Next, expansion stroke injection warm-up feedback control will be explained. FIG. 2 is a flowchart illustrating an example of expansion stroke injection warm-up feedback control executed by the ECU 70. The expansion stroke injection warm-up feedback control adjusts the ignition timing Tf based on the rotational speed Ne of the engine 12 and adjusts the ignition timing Tf based on the amount of retardation of the ignition timing Tf from the base ignition timing Tfbase until the warm-up end transition condition is satisfied. This is feedback control that adjusts the intake air amount. The repetition frequency of the expansion stroke injection warm-up feedback control is the frequency of repeating the calculation of the ignition timing Tf. For example, in the case of a 4-cylinder engine, it is the frequency of every 180 degrees of crank angle, and in the case of a 6-cylinder engine, it is every 180 degrees of crank angle. The frequency is every 120 degrees.

When the expansion stroke injection warm-up feedback control is executed, the ECU 70 first inputs the rotation speed Ne of the engine 12 (step S100), and calculates the difference (Ne -Neset), an ignition timing correction value Tk in feedback using a proportional term and an integral term is calculated (step S110). Then, the ignition timing Tf is calculated by adding the ignition timing correction value Tk to the base ignition timing Tfbase (step S120). Thereby, the ignition timing Tf can be retarded while maintaining the rotation speed of the engine 12 at the warm-up rotation speed Nset.

Next, an intake air amount correction value Qk in feedback using an integral term is calculated for the ignition timing correction value Tk in feedback of the ignition timing Tf (step S130). The reason why the intake air amount correction value Qk is calculated using an integral term without using a proportional term is to suppress hunting caused by coexisting feedback control of the ignition timing Tf and feedback control of the intake air amount Qa. Subsequently, it is determined whether the ignition timing correction value Tk is greater than or equal to the threshold value Tfref (step S140). The threshold value Tfref sets a dead zone from the base ignition timing Tfbase, and can be, for example, 3 degrees or 4 degrees. When it is determined that the ignition timing correction value Tk is greater than or equal to the threshold value Tfref, the intake air amount Qa is reduced by the intake air amount correction value Qk (step S150). Specifically, the intake air amount Qa is reduced by closing the throttle valve 24 by the amount expected to reduce the intake air amount Qa by the intake air amount correction value Qk. As a result, the rotational speed Ne of the engine 12 decreases, so the next time this expansion stroke injection warm-up feedback control is executed, the ignition timing correction value Tk of the feedback of the ignition timing Tf based on the rotational speed Ne of the engine 12 is calculated to be smaller. will be done. In this way, when the intake air amount Qa is reduced by the intake air amount correction value Qk, or when it is determined in step S150 that the ignition timing correction value Tk is less than the threshold value Tfref, it is determined whether the warm-up end transition condition is satisfied. (Step S160), when it is determined that the warm-up end transition condition is not satisfied, the process returns to the process of reading the rotational speed Ne of the engine 12 in the first step S100 of the repeated process in the expansion stroke injection warm-up feedback control. On the other hand, when it is determined in step S160 that the warm-up end transition condition is satisfied, the expansion stroke injection warm-up feedback control is ended.

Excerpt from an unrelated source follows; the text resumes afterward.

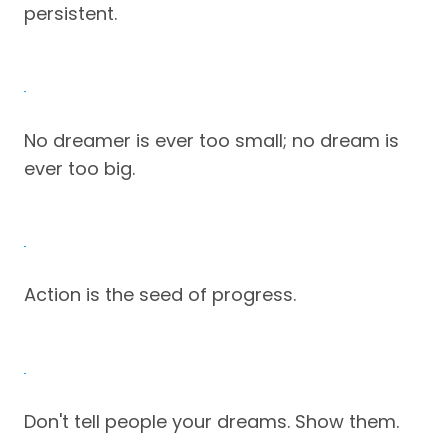
persistent.
No dreamer is ever too small; no dream is
ever too big.
Action is the seed of progress.
Don't tell people your dreams. Show them.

While the expansion stroke injection warm-up feedback control is being executed, the temperature of the engine 12 increases as time passes, so the friction torque decreases and the rotational speed Ne of the engine 12 increases, causing the warm-up rotation. The number will exceed the number Neset. At this time, the ignition timing Tf is retarded by feedback control of the ignition timing Tf based on the rotation speed Ne of the engine 12, and the rotation speed Ne of the engine 12 is returned to the warm-up rotation speed Neset. When the ignition timing correction value Tk, which is the amount of retardation of the ignition timing Tf from the base ignition timing Tfbase, exceeds the threshold value Tfref, the intake based on the amount of retardation of the ignition timing Tf from the base ignition timing Tfbase (ignition timing correction value Tk) Feedback control of the air amount Qa reduces the intake air amount Qa by the intake air amount correction value Qk. As a result, the rotation speed Ne of the engine 12 falls from the warm-up rotation speed Neset, the ignition timing Tf is advanced by feedback control of the ignition timing Tf based on the rotation speed Ne of the engine 12, and the rotation speed Ne of the engine 12 is increased. The rotation speed is returned to the warm-up rotation speed Neset. In this way, the rotational speed Ne of the engine 12 is maintained at the warm-up rotational speed Neset, and the ignition timing Tf is maintained well within the retardation range from the base ignition timing Tfbase to the threshold value Tfref. In feedback control of the intake air amount Qa based on the amount of retardation of the ignition timing Tf from the base ignition timing Tfbase (ignition timing correction value Tk), by providing a dead zone and calculating the intake air amount correction value Qk only using an integral term. , suppresses hunting that may occur due to the coexistence of feedback control of the ignition timing Tf based on the rotational speed Ne of the engine 12 and feedback control of the intake air amount Qa based on the amount of retardation of the ignition timing Tf (ignition timing correction value Tk). do.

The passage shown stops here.